--- SUPPLIED RECORDS ---
⟨

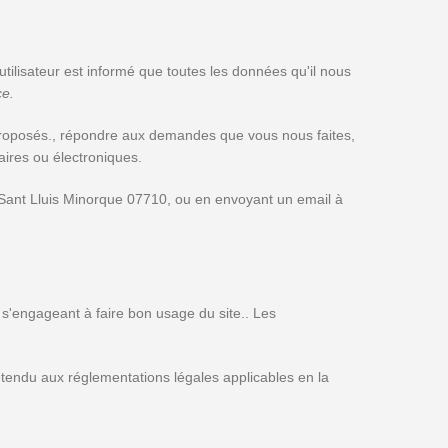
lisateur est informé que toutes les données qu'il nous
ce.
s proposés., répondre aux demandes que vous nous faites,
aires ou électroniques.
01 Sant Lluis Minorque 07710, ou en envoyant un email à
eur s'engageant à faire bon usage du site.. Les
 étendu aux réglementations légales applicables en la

⟩
⟨

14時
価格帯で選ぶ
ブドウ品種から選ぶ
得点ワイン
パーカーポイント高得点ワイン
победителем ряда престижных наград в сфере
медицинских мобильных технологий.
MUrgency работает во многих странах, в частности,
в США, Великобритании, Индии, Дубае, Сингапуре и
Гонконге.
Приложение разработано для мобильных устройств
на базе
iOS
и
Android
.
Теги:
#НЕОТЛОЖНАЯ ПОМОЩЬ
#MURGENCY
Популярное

⟩
⟨

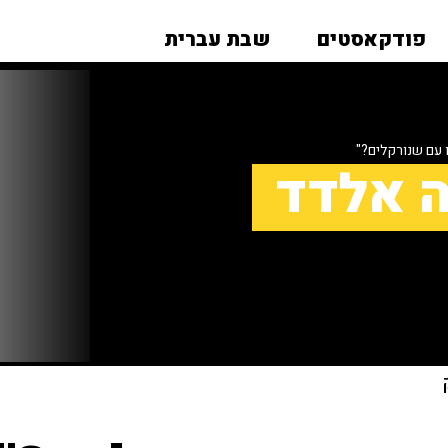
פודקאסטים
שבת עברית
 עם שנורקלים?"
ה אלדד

⟩

--- YOUR INSTRUCTIONS ---
Go to the line in the material above that contains "lisateur est informé" and copy exactly from there through the line that contains "étendu aux réglementations", stopping after it.

--- PROBLEM SOLUTION ---
lisateur est informé que toutes les données qu'il nous
ce.
s proposés., répondre aux demandes que vous nous faites,
aires ou électroniques.
01 Sant Lluis Minorque 07710, ou en envoyant un email à
eur s'engageant à faire bon usage du site.. Les
 étendu aux réglementations légales applicables en la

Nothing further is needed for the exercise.